Sadiq Khan: ‘If you’re the only one fasting at Ramadan, you do stand out’
Sadiq Khan was appointed to the Privy Council and first asked to attend cabinet meetings in June 2009, Labour’s MP for Tooting became the first Asian and first Muslim to do so. He is quoted as saying the following on the lack of diversity in government “You can get obsessed by it and people do. Just by virtue of the fact that mass immigration only happened 30/40 years ago, there are going to be lots of first-ofs” – but the lack of diversity, not just ethnically, but “the shortage of women and of people from different backgrounds” makes it hard not to feel some sense of isolation. “When you first get to No 10 and everyone else around the cabinet table is white … If during Ramadan I’m fasting, people get it, but when you’re the only one, you do sort of stand out.”

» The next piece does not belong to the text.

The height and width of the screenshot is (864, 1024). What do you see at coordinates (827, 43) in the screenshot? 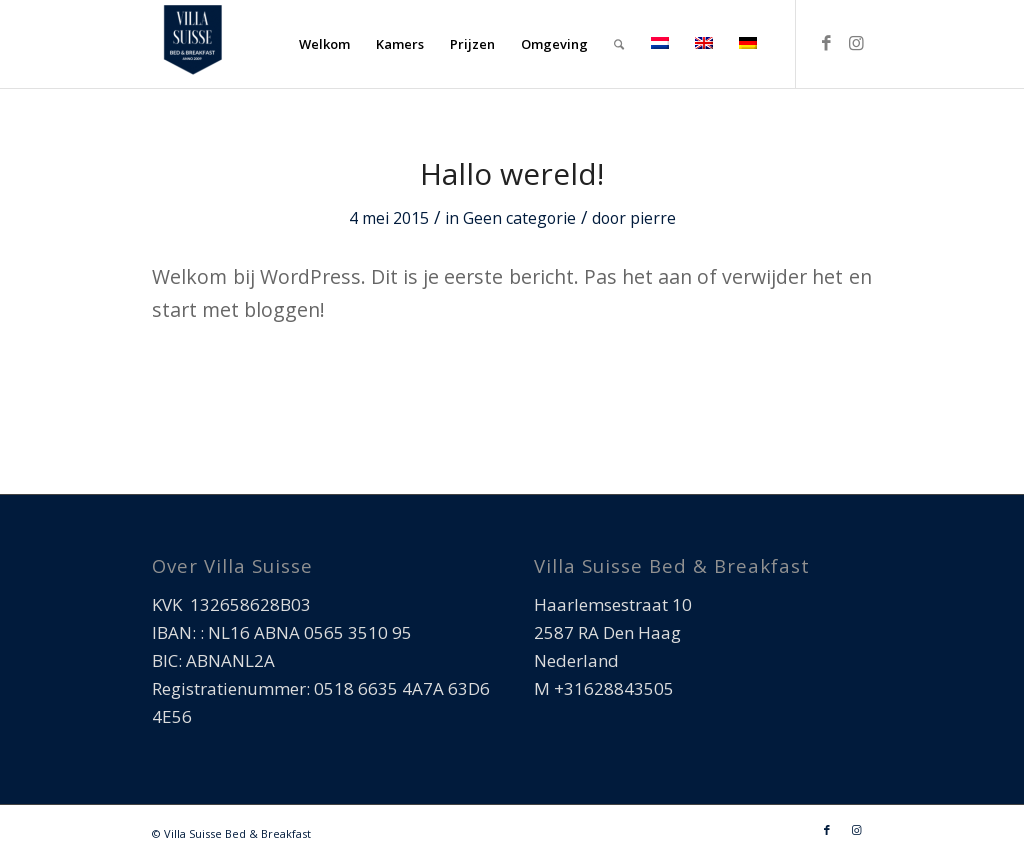 I see `[Link naar Facebook]` at bounding box center [827, 43].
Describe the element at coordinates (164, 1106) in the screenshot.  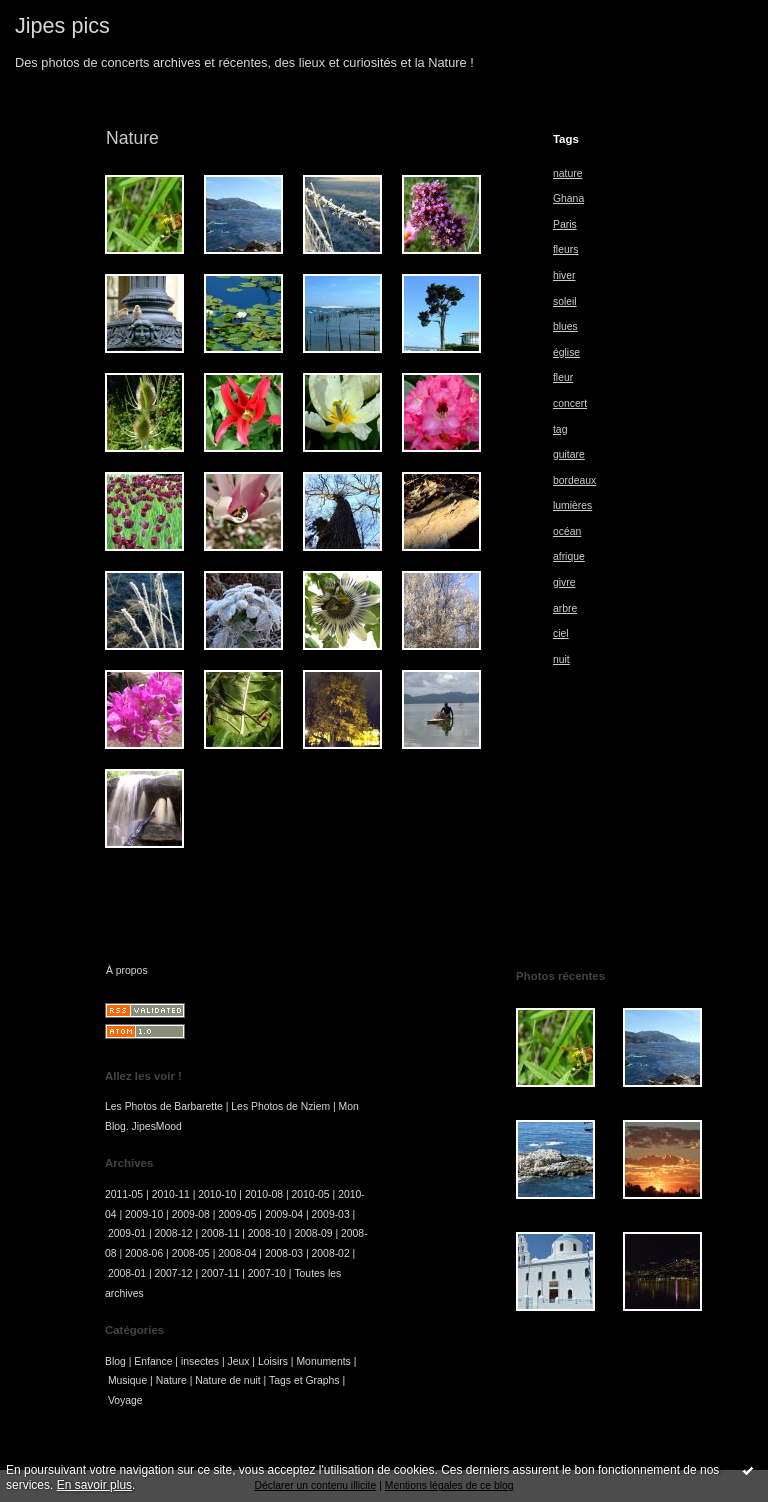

The report continues and states that balancing his faith and his role as an MP, has not always been easy. Last month, he was the subject of a fatwa calling for his death after he voted in favour of same-sex marriage. In response Khan stated that “What all minorities need to recognise is today in a pluralistic society it’s not just a question of tolerating others, you’ve got to respect others. I challenge anybody to find another country in the world which is more progressive or has laws that protect minorities more than this country. I speak to my cousins in Pakistan or India and they make the point that because [my family] aren’t well off and don’t have contacts in those countries, notwithstanding the fact that there is a Muslim majority in Pakistan, they couldn’t dream of being in the cabinet or doing the stuff that I’ve done here, and I’m a minority in the UK both religiously and ethnically and in all sorts of ways.”